“First of all, the European Union does not need it all. Russian supplies now come via three channels. These are the Nord Stream, the Yamal-Europe pipeline, which runs through Belarus, and the so-called Ukraine transit gas pipeline. If they double supplies via Nord Stream, then the goal is practically more political than economic, (which is) to completely neutralize the Ukraine transit pipeline,” the minister told BNS.
“That would cause great harm to Ukraine. It would lose a great deal of transit revenues and that would unbalance gas distribution in Europe,” he said.
Linkevičius said that the European Commission should say how these plans might affect the interests of EU member states and the gas market.

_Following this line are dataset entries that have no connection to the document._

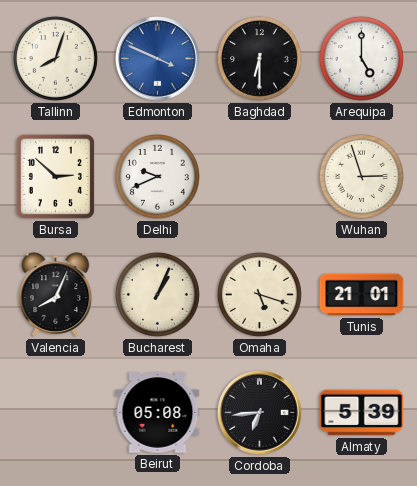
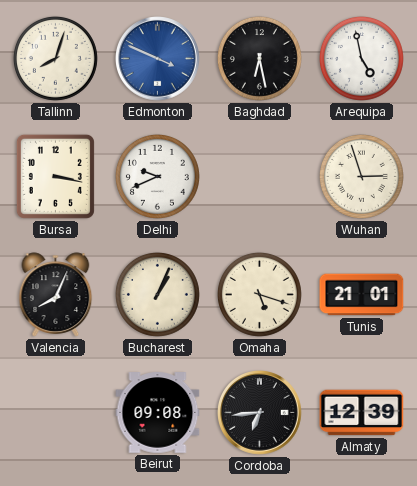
Baghdad: 6:30 -> 6:28
Arequipa: 5:00 -> 4:58
Bursa: 2:52 -> 3:17
Beirut: 05:08 -> 09:08
Almaty: 5:39 -> 12:39
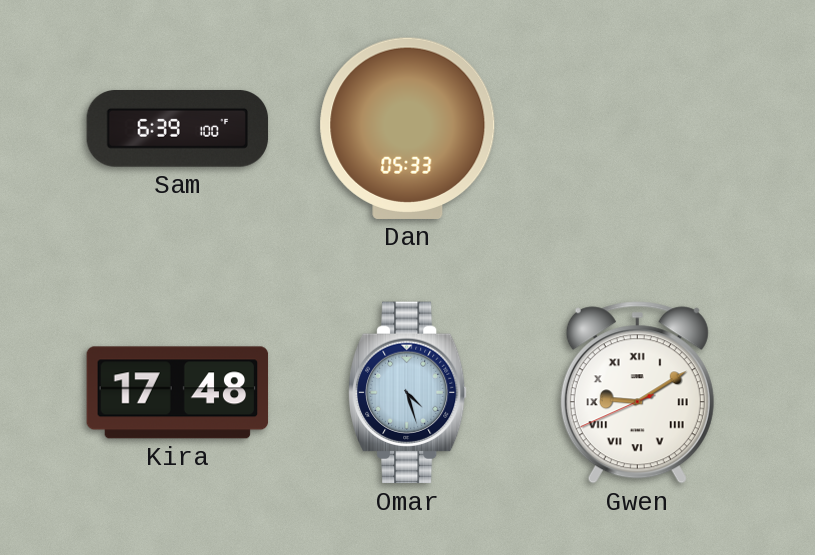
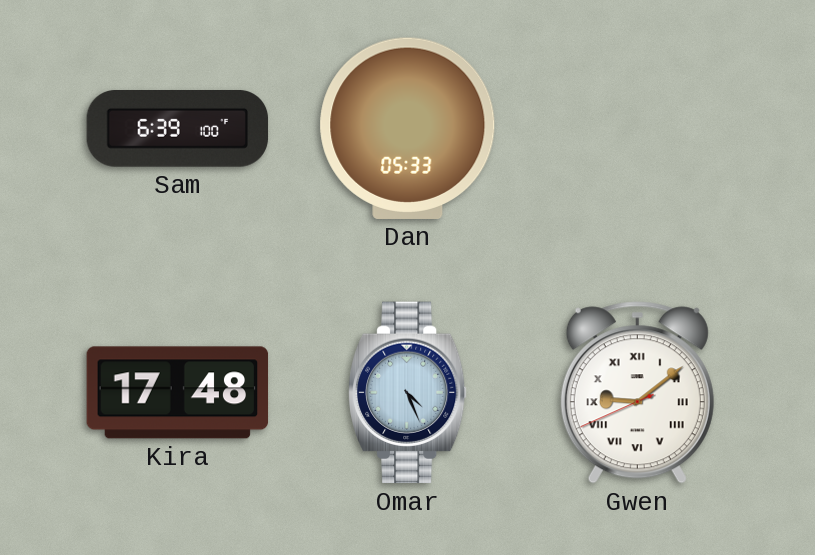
Omar: 4:27 -> 4:26
Gwen: 9:09 -> 9:08
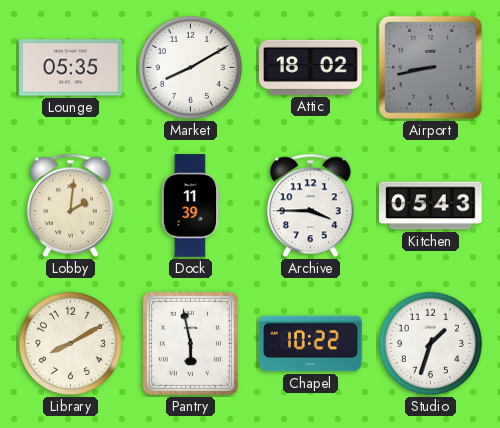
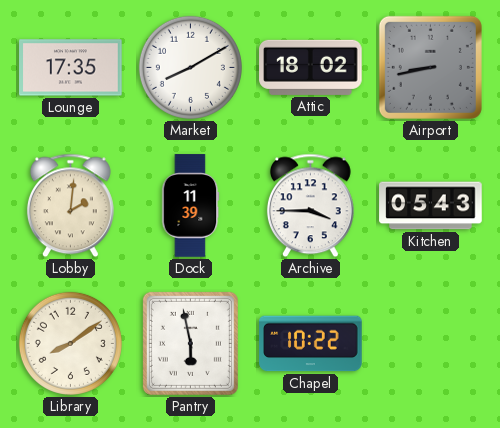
Lounge: 05:35 -> 17:35
Library: 8:10 -> 8:09
Studio: 1:33 -> none
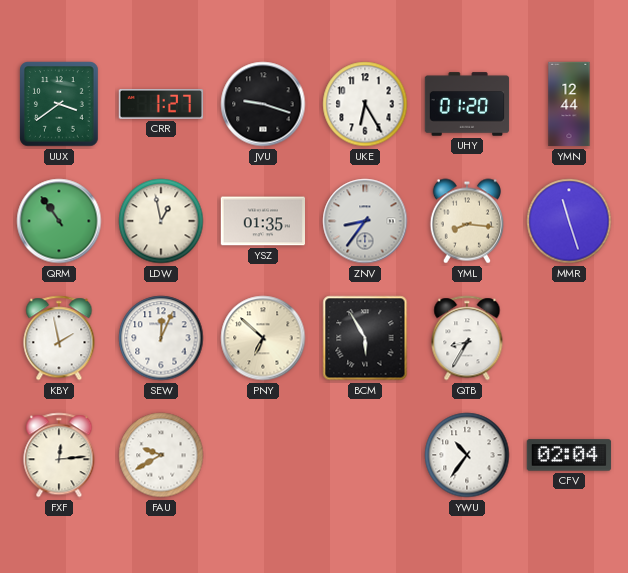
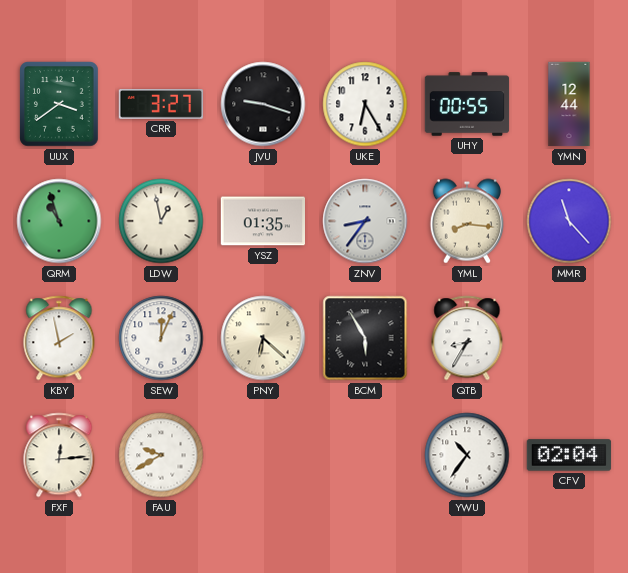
CRR: 1:27 -> 3:27
UHY: 01:20 -> 00:55
QRM: 10:54 -> 10:57
MMR: 11:27 -> 11:23
PNY: 6:52 -> 6:22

Petras Auštrevičius, a Lithuanian member of the European Parliament, said on Wednesday that he had initiated a request to the European Commission to explain what impact the planned Nord Stream expansion would have on the security of EU countries and Ukraine and on their political and economic environment.
“New Russian gas pipelines in the Baltic Sea are meant to destroy European solidarity. This is what is happening today,” he said in a press release.
Gazprom in mid-June signed a letter of intent with Germany’s E.ON, Dutch Shell and Austria’s OMV to build two additional strings of Nord Stream from Russia to Germany, which would increase the pipeline’s annual capacity by 55 billion cubic meters.
The 1,224-kilometer gas pipeline runs from Vyborg in Russia under the Baltic Sea to Greifswald in Germany. The first two strings of Nord Stream have an annual capacity of 55 billion cubic meters.